Supplying Young Macadamia Trees of the Highest Quality
The macadamia trees sold into Zambia arrived in such good condition that their establishment success rate has been over 99%. The advantage of receiving such high-quality macadamia trees that are so healthy gives enormous confidence to farmers who are establishing orchards in this country.
Orchards of macadamia trees are planted in rows in excess of one kilometre long, responding well to the climate and growing conditions of the area.
This has given farmers great confidence in the crop, bearing in mind the high costs involved in establishing macadamia orchards. T&T has taken great care to ensure that every step is planned in small detail, from the plants themselves, to the transportation and the after sales service. Their policy to treat each customer as if they were family is shown in the frequency of visits made to this remote area. It involves a 9-hour journey after landing in Lusaka, giving training to the farm workers in the management of the young trees.
With no compromise on quality and the back-up service the establishment success rate has been near perfect. Farmers are very enthusiastic about the partnership. S much so that it’s has led to the establishment grow-out nursery there. This means many more trees can be shipped at a time, as they are younger and smaller, thereby reducing the transport cost per unit. Young trees are ready for shipment 12 months after sowing at the KwaZulu Natal nursery.
The nurserymen at the Zambia grow-out nursery have been trained in macadamia nursery management, systems have been put in place, and daily feedback is sent to T&T to help manage the progress of the remote satellite nursery. It also means that trees are on the ground are available for inspection by would-be new farmers in Zambia, who can monitor and see the progress of their trees for themselves. This also builds confidence and trust in the supply chain.
What to Look for In a Young Macadamia Tree
Now that Zambian farmers can inspect their orders themselves is very important, as an understanding of the young trees’ development give insight into future management and development. It also will give new growers the security they need that they are investing their money wisely.
There are a number of key indicators that need to be checked when inspecting a young macadamia tree. Customers would respect the intellectual property of the grower but are quite within their rights to enter the shaded areas of a nursery. Here the following should be inspected:
A healthy, vigorous root system is the first indicator. Ask the nurseryman to assist exposing the roots in the bag and look at the root density and penetration in the growing medium.
The growing medium itself should be well hydrated and firm, giving stability to the development of the tree. This can be checked by lifting the plant itself when it’s in the bag to check the firmness of the medium. To be sure of the root development you may want check for root distortion, which in nursery terms is called j-root indicting the shape of the root. This can only be done by exposing the root system completely, which would mean removing the plant from the bag and washing the growing medium off the roots.

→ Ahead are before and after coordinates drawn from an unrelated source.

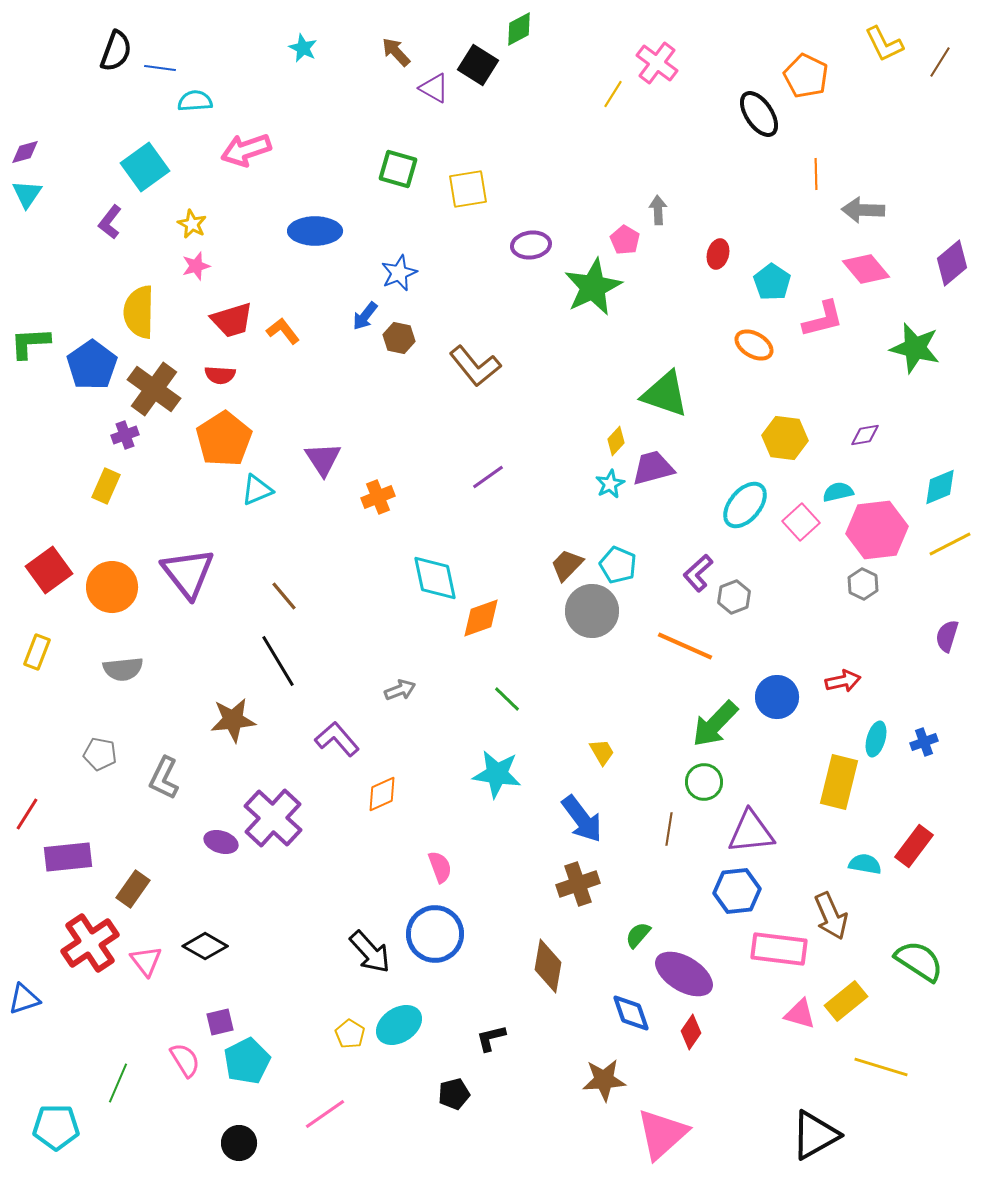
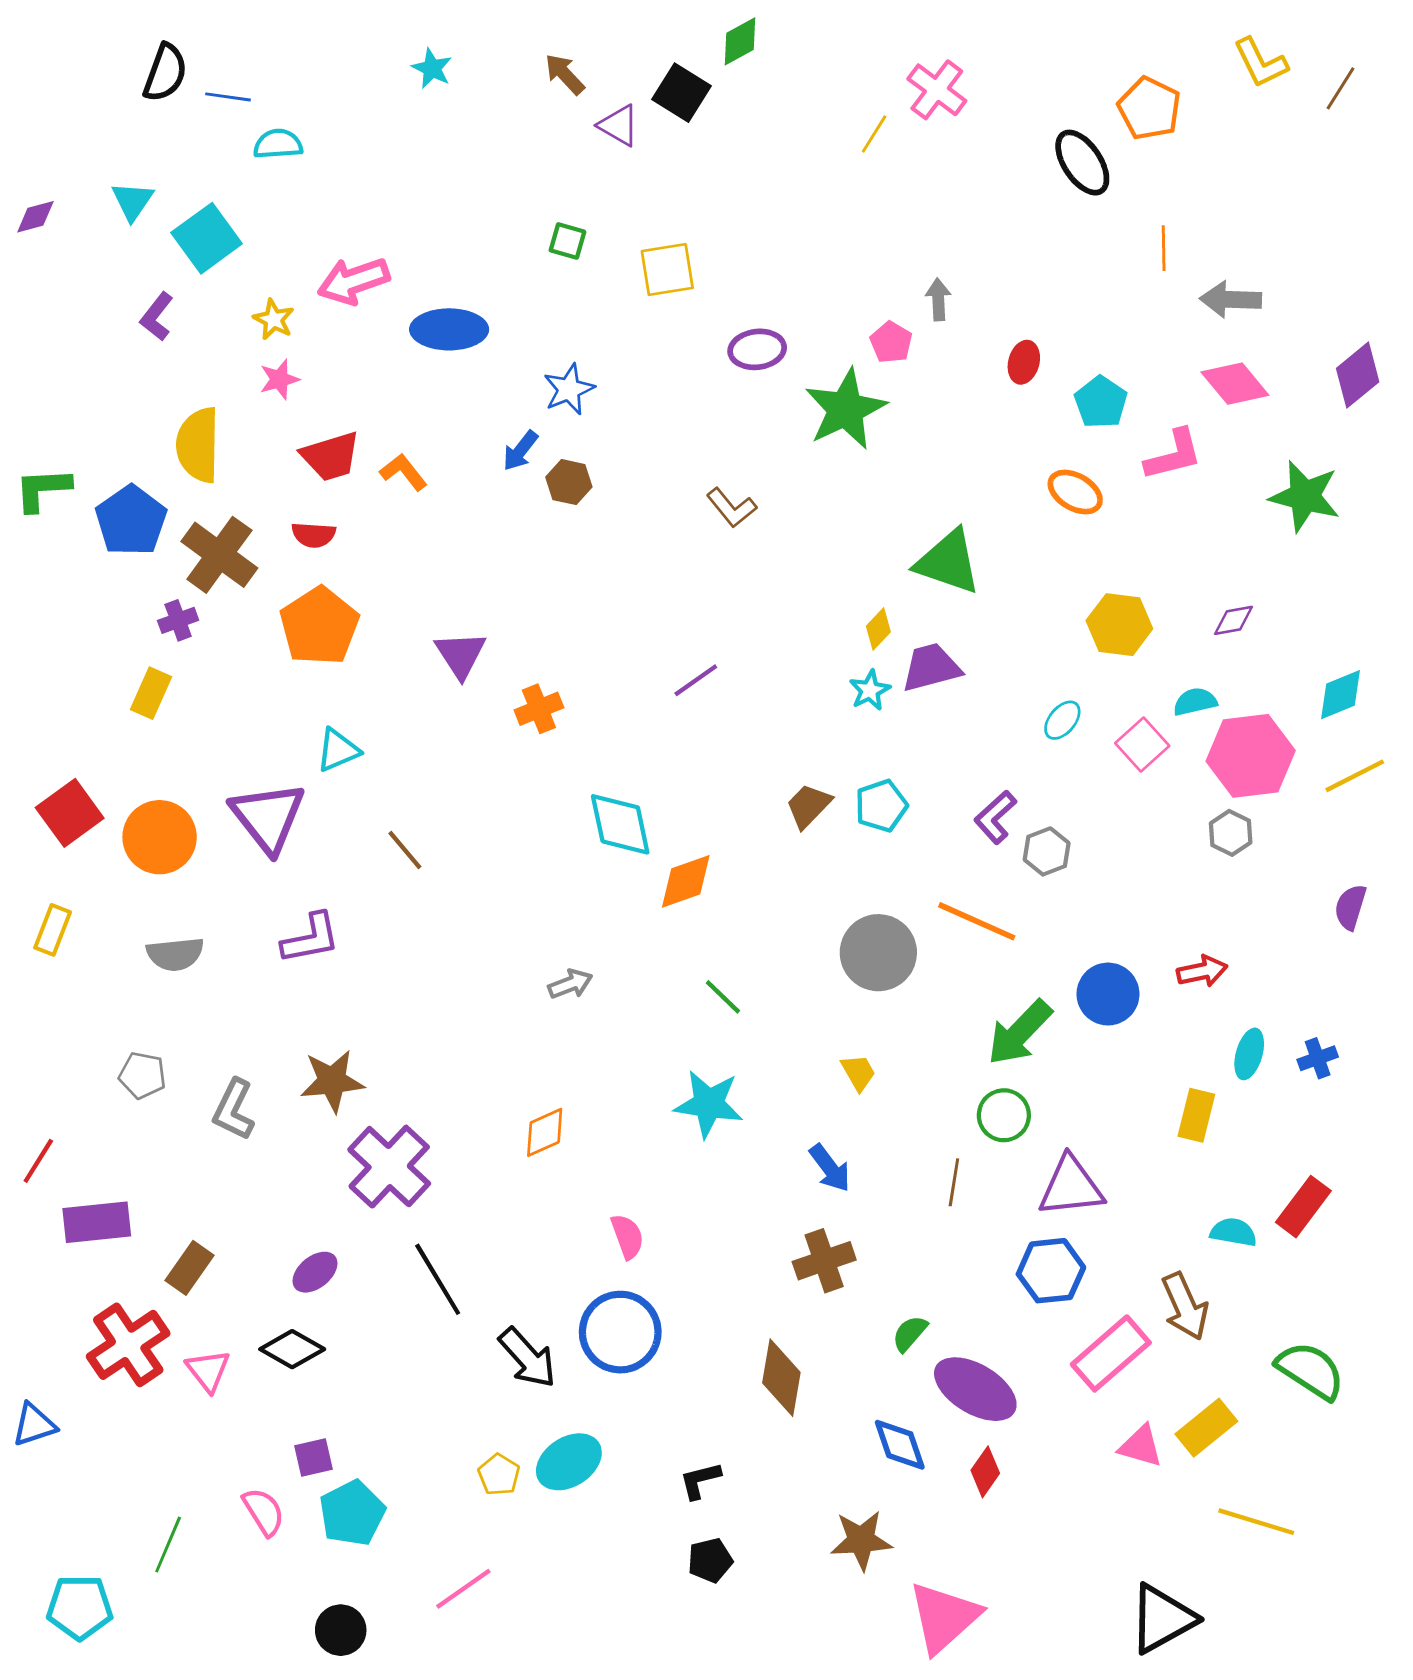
pink arrow: (246, 150) -> (354, 281), moved
green square: (398, 169) -> (567, 241), size x0.7
cyan triangle: (27, 194) -> (132, 201), moved
brown L-shape: (475, 366) -> (731, 508), moved, size x0.7
cyan triangle: (257, 490) -> (338, 750), moved
cyan ellipse: (745, 505) -> (1062, 720), size x0.6
cyan pentagon: (618, 565) -> (881, 806), turned 30
gray circle: (592, 611) -> (878, 953), moved
black line: (278, 661) -> (438, 1279), moved
brown star: (233, 720) -> (332, 1081), moved
purple L-shape: (337, 739) -> (311, 938), moved, turned 120
yellow rectangle: (839, 782) -> (1196, 1115), size x0.7
blue arrow: (582, 819) -> (830, 1168), size x0.7
purple ellipse: (221, 842) -> (315, 1272), moved, turned -56
pink rectangle: (779, 949) -> (1111, 1353), turned -48
black pentagon: (454, 1094) -> (710, 1560), moved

Better knowing this as any defects here could slow down the growth rate of macadamia trees or even cause them to die.
Uniformity is key. Essentially the trees should all have healthy, shiny leaves. Stems should be straight and strong, with two or more hardened flushes. While some varieties are greener than others the ones that do well in Zambia are Beaumonts, which have a dark green colour. No signs of imperfections should be apparent, and of course be free of insect damage.
The Way Forward
With this sound base and good track record, T&T partnerships with farmers in Zambia will continue t grow. This is largely because of the consistent quality of trees that it produces, the excellent timeframes their growing methods offer clients, and the backup service the Company provides.
With a grow-out nursery n the ground in Zambia customers will have the confidence they are looking for when making this expensive investment. With the future f the macadamia industry looking bright, its predicted that we will see a lot of new macadamia orchard development in the not-too-distant future.